What really struck me about this visit was just how nice the monks are. In my experience, a monk has never had a "holier than thou" attitude; they do not mind if you are not Buddhist, and they are generally very friendly and down to Earth. Most of them are happy to take pictures with you (or of you!) and these monks happily showed me their "Sak Yan" (Sak=Tattoo, Yan=a sort of Ward/Prayer/Script/Mantra). I really love some of the tattoos here in Thailand and the monk was more than happy to oblige me with a photo.

There is a fantastic photo of His Majesty the King entering the monkhood which is very popular in Wats around Thailand.
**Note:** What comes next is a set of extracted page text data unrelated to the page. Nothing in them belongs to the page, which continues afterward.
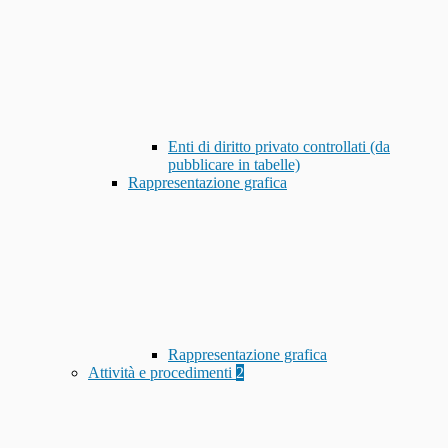
Enti di diritto privato controllati (da
pubblicare in tabelle)
Rappresentazione grafica
Rappresentazione grafica
Attività e procedimenti
2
I really like the photo because it reminds me of the conduct of wai-ing (bowing) between the king and monks. In Thailand, one generally bows to someone of more respect, and, if they are deserving, the person will return the bow (wai). However, everyone bows to monks, and the monks do not return these bows. Including the King. This is important because it shows that, for all the King's wealth and power and wisdom on Earth, he is still only the equal of monks in the spiritual realm.

As I've said, the monks were very kind, and because we donated a very modest amount to the temple they gave us little bracelets that were blessed by the monks.

We also had the opportunity to hear the monks chanting, which was a really great experience for me as a music education major. Check it out:


The other most notable part of this trip was our epic trek to the top of the mountain behind the temple, to see the footprint of Buddha. There were 1,237 steps, which doesn't seem like a lot, until you see the very healthy steps we were taking. At one point we had to use our hands and feet just to make it up a few steps nearly 3 feet deep. I hoofed it to the top before everyone else so that I could start a project on my way down. There was a bell to ring at the top (and numerous other bells, as per Thai tradition), and it was actually pretty gratifying to ring after the 30 minutes of arduous exercise.

Oh yeah, there were monkeys. Surprised? Didn't think so. Watch their funny antics. These ones were very nice, nicest monkeys we've encountered I'd say.


Listen to me huff and puff in these videos!


Oh yeah, Brian had another famous quote about monkeys which seems to hold true. "Monkey's love Wats." They do. Here Brian is on the top.
Here is Buddha's footprint (yes, I made the trek for you).
We came all the way from those fields to this, the 1,237th step (and down).
The view from the top:

I wanted to emphasize the length (or rather, height) of this trip, so I took a photo every 5 steps (or so) on the way down, then organized it into a simple stop-motion movie. Its at the end of this post, I hope you enjoy it! It goes to the top of the mountain, looks at Buddha's footprint and the view, then comes back down.



2 comments:

Anonymous said...

This is by far my favorite of all your posts so far. Your blog is really nice sp! keep it up!

Unknown said...

Great score for the stop action movie!

Budda could have used some arch supports.